*Task brief:*
Using the records below, write out again exactly the lines that begin at the line containing "Certification Services of America, Inc., from" and end at the line containing "incomplete or not current at any time. Watch", and no other lines.
══ Records for the task
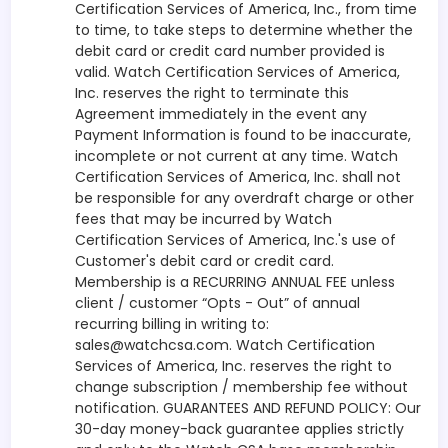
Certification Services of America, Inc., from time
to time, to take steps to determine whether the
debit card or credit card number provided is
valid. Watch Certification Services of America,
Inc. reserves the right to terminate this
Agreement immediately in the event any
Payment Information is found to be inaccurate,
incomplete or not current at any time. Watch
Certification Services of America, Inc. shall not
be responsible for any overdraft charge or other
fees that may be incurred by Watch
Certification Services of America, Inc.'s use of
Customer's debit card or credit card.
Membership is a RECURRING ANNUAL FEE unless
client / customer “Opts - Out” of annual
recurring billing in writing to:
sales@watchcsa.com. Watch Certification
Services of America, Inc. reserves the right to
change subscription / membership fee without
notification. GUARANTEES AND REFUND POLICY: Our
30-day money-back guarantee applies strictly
════
══ Records for the task
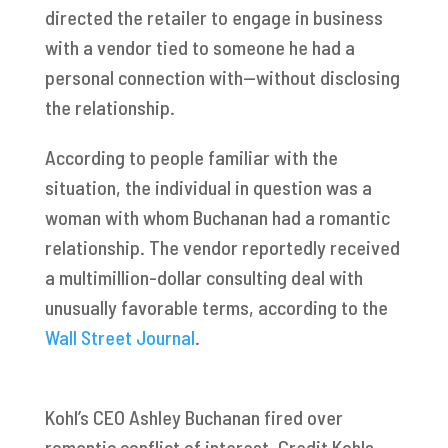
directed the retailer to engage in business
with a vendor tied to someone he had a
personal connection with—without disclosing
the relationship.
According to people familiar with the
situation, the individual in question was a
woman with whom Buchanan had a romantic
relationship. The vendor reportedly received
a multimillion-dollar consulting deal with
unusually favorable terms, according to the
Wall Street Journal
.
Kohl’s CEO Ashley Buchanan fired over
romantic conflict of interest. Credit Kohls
════
══ Records for the task
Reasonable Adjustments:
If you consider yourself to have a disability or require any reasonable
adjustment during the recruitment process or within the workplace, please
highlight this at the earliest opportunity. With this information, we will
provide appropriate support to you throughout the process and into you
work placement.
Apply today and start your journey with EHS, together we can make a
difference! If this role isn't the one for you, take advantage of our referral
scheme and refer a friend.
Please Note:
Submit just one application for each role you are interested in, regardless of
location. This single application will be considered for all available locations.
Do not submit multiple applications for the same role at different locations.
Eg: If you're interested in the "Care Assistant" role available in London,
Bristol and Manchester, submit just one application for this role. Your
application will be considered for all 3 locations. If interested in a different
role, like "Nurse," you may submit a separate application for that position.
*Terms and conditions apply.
════
*Result of this exercise:*
Certification Services of America, Inc., from time
to time, to take steps to determine whether the
debit card or credit card number provided is
valid. Watch Certification Services of America,
Inc. reserves the right to terminate this
Agreement immediately in the event any
Payment Information is found to be inaccurate,
incomplete or not current at any time. Watch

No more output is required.